The Skin I Live In (2011)

Director: Pedro Almodóvar

The Skin I Live In (2011)

For his seventh collaboration with Almodóvar, Banderas took on one of his darkest roles to date: that of a brilliant plastic surgeon who creates a synthetic skin that’s impervious to damage, which he tests on the beautiful woman he keeps as both prisoner and patient.

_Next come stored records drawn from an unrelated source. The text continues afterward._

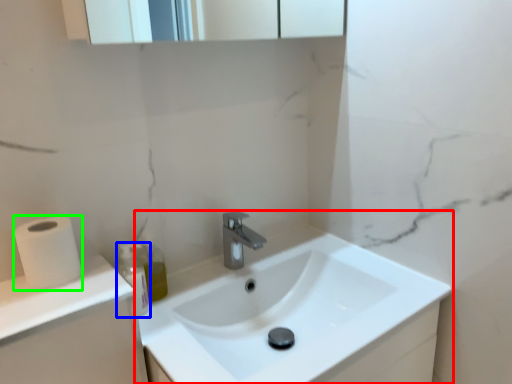 Question: Based on their relative distances, which object is nearer to sink (highlighted by a red box)? Choose from bottle (highlighted by a blue box) and toilet paper (highlighted by a green box).

Choices:
 (A) bottle
 (B) toilet paper

Answer: (A) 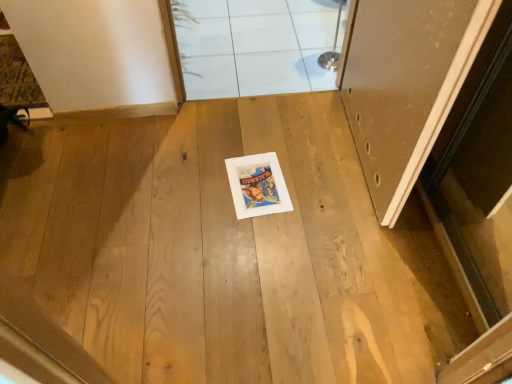 Question: Is white tile at upper center inside the boundaries of matte white door at right, or outside?

Choices:
 (A) inside
 (B) outside

Answer: (B)

Question: From a real-world perspective, relative to matte white door at right, is white tile at upper center vertically above or below?

Choices:
 (A) below
 (B) above

Answer: (A)

Question: Which object is the closest to the matte white door at right?

Choices:
 (A) white tile at upper center
 (B) white glossy tile at upper center

Answer: (A)

Question: Which object is positioned farthest from the matte white door at right?

Choices:
 (A) white glossy tile at upper center
 (B) white tile at upper center

Answer: (A) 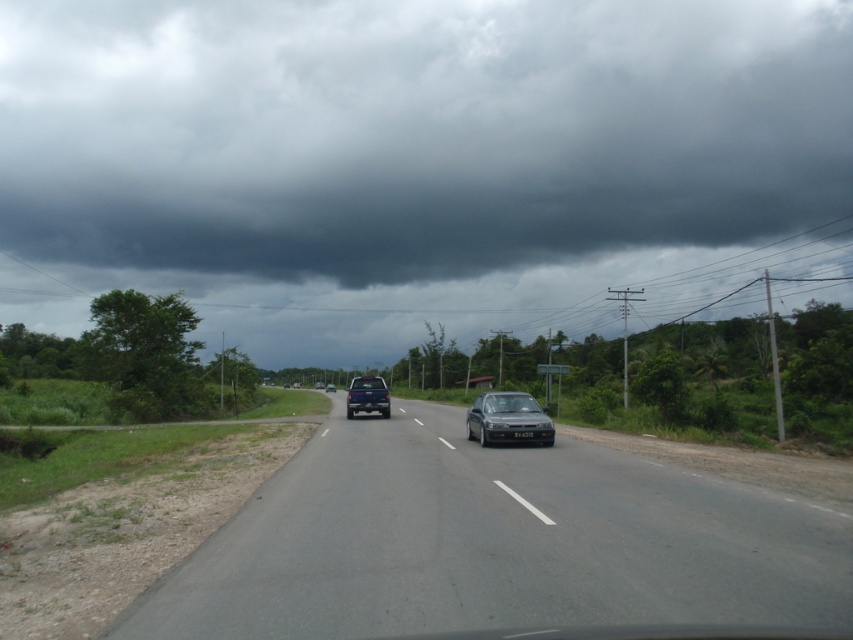 Is satin silver sedan at center wider than blue metallic truck at center?

No.

Who is more distant from viewer, (495, 422) or (328, 385)?

Point (328, 385)

Where is `satin silver sedan at center`? The height and width of the screenshot is (640, 853). satin silver sedan at center is located at coordinates (508, 419).

Can you confirm if metallic blue truck at center is wider than blue metallic truck at center?

No.

Is metallic blue truck at center below blue metallic truck at center?

No.

Between point (374, 385) and point (328, 385), which one is positioned behind?

Point (328, 385)

This screenshot has width=853, height=640. In order to click on metallic blue truck at center in this screenshot , I will do `click(367, 396)`.

Can you confirm if satin silver sedan at center is wider than metallic blue truck at center?

In fact, satin silver sedan at center might be narrower than metallic blue truck at center.

Does satin silver sedan at center appear over metallic blue truck at center?

Correct, satin silver sedan at center is located above metallic blue truck at center.

Between point (537, 412) and point (376, 408), which one is positioned behind?

Point (376, 408)

Identify the location of satin silver sedan at center. This screenshot has height=640, width=853. (508, 419).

While Almodóvar’s male gaze may often be overwhelming – perhaps the point in a film which explicitly explores ideas of identity and sexuality – Banderas’s cool, charismatic performance as a talented man expunging his demons in the most outrageous of ways is one of the best in his Almodóvar canon.

Genius: Picasso (2018)

Director: Kenneth Biller, Kevin Hooks, Laura Belsey, Greg Yaitanes and Mathias Hendl

Genius: Picasso (2018)

In 2018, Banderas made a rare foray on to the small screen to play celebrated Spanish painter Pablo Picasso. While the National Geographic mini-series may have suffered from taking a dumbed-down approach to the life of the artist and by reducing most of its female characters to mere muses, it nevertheless boasts another fine performance from Banderas, who plays Picasso from his 40s until his death at the age of 91. Speaking in his native Spanish, and playing the artist as both womanising lothario and shuffling old man, Genius is the perfect showcase for Banderas’s attention to detail and dramatic range.